Yam: I’ve been involved in data migrations throughout my career. Most of them can be described with a whole lot of Gantt charts, and a multi-year project that really drove everyone nuts. For this particular migration at System1, I think it was the smoothest one that I’ve ever seen. We didn’t spend a ton of time working through Gantt charts, but instead, we worked through what people actually needed. You have to understand that these data warehouses didn’t show up from the ether. They represented years upon years of a product existing and having users and things like that.
The migration process is very similar to moving houses. Of course, you could always put everything in your old house into boxes and ship it across to your new house. But everyone usually takes the time to figure out if they actually need to move it, or if it can go into external storage because it might be something that you're probably not going to use on a regular basis — but you still want it there just in case. So that was an opportunity for people to sort through what they wanted to move, if at all. In the end, once we completed the migration, everyone was much happier. They didn’t have to work with the old tech and all of its deficiencies anymore.
Liang: We had five warehouses consolidated into Snowflake in two years, which is actually very, very quick because I’ve done this before at a different company and it took about a year and a half to do one warehouse.

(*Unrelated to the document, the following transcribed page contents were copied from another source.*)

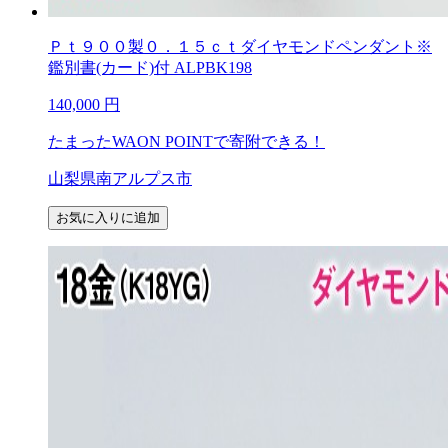
Ｐｔ９００製０．１５ｃｔダイヤモンドペンダント※
鑑別書(カード)付 ALPBK198
140,000
円
たまったWAON POINTで寄附できる！
山梨県南アルプス市
お気に入りに追加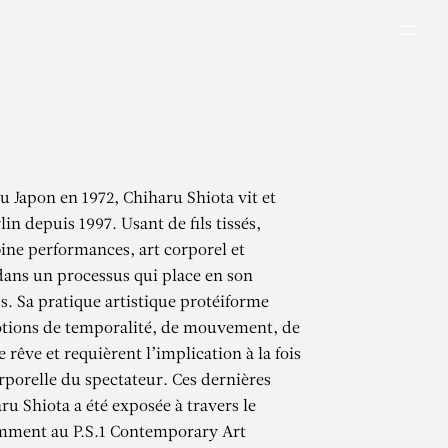
Men
u Japon en 1972, Chiharu Shiota vit et
rlin depuis 1997. Usant de fils tissés,
bine performances, art corporel et
 dans un processus qui place en son
ps. Sa pratique artistique protéiforme
otions de temporalité, de mouvement, de
rêve et requièrent l’implication à la fois
rporelle du spectateur. Ces dernières
ru Shiota a été exposée à travers le
ment au P.S.1 Contemporary Art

Ersek: For me, it was a mix of excitement and anxiousness. The excitement was getting to read through the different code bits, the views, the tables and the processes. In a way, you’re putting a puzzle together in reverse and figuring out how things fit together. And of course, the anxiousness comes from the chance that something gets overlooked; we do a ton of preparation and testing, but from experience, there’s always some amount of risk.
How did the pandemic and remote work affect this project?
Liang: Our team is already divided between different locations. Some of our core engineers are in Washington state, so we’ve already worked remotely for our daily syncs and for our planning. For us, the transition to fully remote work wasn't as difficult as it might have been for other teams within the company, since they're more used to sitting side by side. Also, we had done a lot of preparation work on this migration. So when we switched to remote work, we were still on track and we knew exactly what we needed to do. Having that clear plan ahead of time was critical.
Ersek: The key to remote work is communication. Our communication structure was set up before the pandemic, from how teams would coordinate with each other to how the project managers would determine which tables were needed and what was next on the schedule.
What’s the next big project for the engineering team?
Yam: Our team is very good at identifying when we have holes in the services that we’re providing to the rest of the company. As we were drawing close to the end of our data warehouse consolidation, the next big question we asked was, “How do we provide a way for the company to find the data that they’re looking for?” I’d draw an analogy to the Library of Congress. It has pretty much every written work, but it’s completely useless without a way to actually find the book that you’re looking for.
...how do we leverage our new data capabilities to drive meaningful business improvement?’’
The second big thing is, now that we’ve migrated to Snowflake, we have the capability to do things that were very challenging before. So how do we leverage our new data capabilities to drive meaningful business improvement? For starters, we can provide much clearer command and control to executives and managers to operate the business. Our data is better organized for our data science team to leverage more broadly and with increased impact, and it allows us to identify cross-company insights and trends, which will lead to more business opportunities.